Aim of the exercise
Select every line below containing the word "SundayMondayTuesdayWednesdayThursdayFrid".

==========

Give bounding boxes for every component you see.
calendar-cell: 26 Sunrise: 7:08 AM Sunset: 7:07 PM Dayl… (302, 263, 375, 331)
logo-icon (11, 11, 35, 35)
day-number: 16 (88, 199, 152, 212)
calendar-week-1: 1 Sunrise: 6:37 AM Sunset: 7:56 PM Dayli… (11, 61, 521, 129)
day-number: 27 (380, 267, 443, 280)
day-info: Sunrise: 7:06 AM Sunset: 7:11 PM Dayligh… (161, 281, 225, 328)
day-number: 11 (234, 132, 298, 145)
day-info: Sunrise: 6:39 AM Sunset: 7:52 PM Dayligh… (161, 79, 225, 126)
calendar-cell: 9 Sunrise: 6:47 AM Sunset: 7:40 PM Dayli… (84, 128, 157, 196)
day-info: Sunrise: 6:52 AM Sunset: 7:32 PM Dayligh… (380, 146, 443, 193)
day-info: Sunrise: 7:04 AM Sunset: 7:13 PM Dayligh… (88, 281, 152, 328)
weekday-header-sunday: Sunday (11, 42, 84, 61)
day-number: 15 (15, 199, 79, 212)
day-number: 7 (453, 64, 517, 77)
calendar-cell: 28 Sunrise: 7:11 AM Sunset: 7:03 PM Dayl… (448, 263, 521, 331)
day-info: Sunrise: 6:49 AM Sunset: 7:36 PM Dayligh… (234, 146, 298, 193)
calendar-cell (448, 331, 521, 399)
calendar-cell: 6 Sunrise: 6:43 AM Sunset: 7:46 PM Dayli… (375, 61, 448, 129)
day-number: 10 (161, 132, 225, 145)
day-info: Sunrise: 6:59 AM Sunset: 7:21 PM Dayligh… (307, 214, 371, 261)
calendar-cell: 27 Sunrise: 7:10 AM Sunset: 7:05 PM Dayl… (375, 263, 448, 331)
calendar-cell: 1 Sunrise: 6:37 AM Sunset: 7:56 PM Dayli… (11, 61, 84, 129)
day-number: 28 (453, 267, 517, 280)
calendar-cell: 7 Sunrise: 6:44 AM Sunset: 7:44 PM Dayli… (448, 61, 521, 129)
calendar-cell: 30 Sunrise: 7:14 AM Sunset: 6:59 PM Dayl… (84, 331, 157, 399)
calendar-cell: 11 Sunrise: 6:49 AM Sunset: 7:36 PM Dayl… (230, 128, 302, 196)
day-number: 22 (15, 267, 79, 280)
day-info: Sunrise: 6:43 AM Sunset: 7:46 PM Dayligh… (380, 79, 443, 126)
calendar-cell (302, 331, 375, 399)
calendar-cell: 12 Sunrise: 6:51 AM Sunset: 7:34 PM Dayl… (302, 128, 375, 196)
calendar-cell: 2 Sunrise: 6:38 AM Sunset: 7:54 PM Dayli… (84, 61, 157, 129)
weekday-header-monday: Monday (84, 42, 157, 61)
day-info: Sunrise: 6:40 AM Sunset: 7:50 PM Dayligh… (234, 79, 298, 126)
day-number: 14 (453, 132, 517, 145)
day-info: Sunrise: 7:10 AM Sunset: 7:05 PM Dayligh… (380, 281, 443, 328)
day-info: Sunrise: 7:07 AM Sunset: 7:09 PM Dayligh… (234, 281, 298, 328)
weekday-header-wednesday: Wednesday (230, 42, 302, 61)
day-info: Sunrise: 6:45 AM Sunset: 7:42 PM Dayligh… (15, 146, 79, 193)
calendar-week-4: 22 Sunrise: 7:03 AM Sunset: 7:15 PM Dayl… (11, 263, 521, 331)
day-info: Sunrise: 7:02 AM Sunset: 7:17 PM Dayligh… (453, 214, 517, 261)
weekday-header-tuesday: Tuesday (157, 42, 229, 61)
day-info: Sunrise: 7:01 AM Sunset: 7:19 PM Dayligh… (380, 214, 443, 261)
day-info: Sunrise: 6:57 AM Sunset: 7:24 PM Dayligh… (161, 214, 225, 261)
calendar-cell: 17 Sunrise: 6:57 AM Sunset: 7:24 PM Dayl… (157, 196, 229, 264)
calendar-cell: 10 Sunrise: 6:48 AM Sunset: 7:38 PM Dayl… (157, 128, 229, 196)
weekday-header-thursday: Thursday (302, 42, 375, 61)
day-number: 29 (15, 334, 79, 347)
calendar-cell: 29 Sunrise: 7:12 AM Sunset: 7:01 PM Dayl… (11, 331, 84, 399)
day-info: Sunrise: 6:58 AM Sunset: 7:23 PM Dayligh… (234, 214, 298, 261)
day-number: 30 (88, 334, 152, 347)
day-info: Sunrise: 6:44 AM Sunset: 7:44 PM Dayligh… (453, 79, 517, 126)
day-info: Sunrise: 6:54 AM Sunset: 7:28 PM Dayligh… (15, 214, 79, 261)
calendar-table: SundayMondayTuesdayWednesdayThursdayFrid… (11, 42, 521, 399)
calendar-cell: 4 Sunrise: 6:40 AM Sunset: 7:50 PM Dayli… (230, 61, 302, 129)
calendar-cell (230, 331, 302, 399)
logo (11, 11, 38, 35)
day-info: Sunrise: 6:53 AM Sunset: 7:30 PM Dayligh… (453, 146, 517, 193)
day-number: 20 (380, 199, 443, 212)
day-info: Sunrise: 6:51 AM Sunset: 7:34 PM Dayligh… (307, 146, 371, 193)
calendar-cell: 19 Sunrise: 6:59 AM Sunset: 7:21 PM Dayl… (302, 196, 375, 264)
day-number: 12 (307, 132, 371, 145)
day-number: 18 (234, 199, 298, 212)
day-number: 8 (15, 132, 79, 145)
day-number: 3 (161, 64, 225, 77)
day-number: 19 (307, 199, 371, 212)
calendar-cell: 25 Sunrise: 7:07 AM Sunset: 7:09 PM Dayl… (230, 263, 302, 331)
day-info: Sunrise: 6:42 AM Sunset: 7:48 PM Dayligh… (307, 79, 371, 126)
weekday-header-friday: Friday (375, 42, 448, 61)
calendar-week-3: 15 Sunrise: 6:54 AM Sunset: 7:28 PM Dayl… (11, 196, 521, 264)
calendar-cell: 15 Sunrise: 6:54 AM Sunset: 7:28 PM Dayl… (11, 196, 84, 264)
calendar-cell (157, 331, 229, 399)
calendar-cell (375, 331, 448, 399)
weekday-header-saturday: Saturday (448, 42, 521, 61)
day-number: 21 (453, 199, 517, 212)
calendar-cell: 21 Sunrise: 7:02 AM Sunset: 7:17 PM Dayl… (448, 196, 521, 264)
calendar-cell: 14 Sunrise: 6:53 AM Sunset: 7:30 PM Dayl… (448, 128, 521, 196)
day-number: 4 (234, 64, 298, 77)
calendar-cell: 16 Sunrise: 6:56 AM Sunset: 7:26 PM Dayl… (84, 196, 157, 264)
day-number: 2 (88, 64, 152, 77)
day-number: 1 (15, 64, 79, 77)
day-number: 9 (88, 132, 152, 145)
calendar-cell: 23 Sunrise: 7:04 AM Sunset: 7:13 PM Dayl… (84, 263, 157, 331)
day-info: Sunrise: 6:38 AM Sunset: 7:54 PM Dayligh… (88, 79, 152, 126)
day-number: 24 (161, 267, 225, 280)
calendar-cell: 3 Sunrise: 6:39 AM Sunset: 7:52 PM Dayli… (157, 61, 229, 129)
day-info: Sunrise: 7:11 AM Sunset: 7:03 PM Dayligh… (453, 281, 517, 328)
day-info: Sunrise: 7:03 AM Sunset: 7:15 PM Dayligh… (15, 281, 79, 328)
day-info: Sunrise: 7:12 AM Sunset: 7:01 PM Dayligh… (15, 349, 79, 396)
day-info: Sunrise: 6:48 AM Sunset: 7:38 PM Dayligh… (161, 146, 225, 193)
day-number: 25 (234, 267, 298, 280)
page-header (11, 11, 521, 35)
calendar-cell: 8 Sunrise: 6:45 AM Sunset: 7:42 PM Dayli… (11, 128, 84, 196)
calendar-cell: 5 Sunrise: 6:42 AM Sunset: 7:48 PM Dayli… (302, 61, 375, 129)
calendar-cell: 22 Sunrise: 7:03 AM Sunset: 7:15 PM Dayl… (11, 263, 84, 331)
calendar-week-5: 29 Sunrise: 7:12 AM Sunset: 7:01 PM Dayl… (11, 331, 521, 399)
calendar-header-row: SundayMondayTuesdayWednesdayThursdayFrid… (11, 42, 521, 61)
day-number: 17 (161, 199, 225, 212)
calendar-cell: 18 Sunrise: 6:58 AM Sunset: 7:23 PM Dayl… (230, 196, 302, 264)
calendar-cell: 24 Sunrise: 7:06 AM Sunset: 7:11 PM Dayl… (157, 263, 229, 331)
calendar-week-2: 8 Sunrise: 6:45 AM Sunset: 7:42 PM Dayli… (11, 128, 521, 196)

==========

Answer space
calendar-table: SundayMondayTuesdayWednesdayThursdayFrid… (11, 42, 521, 399)
calendar-header-row: SundayMondayTuesdayWednesdayThursdayFrid… (11, 42, 521, 61)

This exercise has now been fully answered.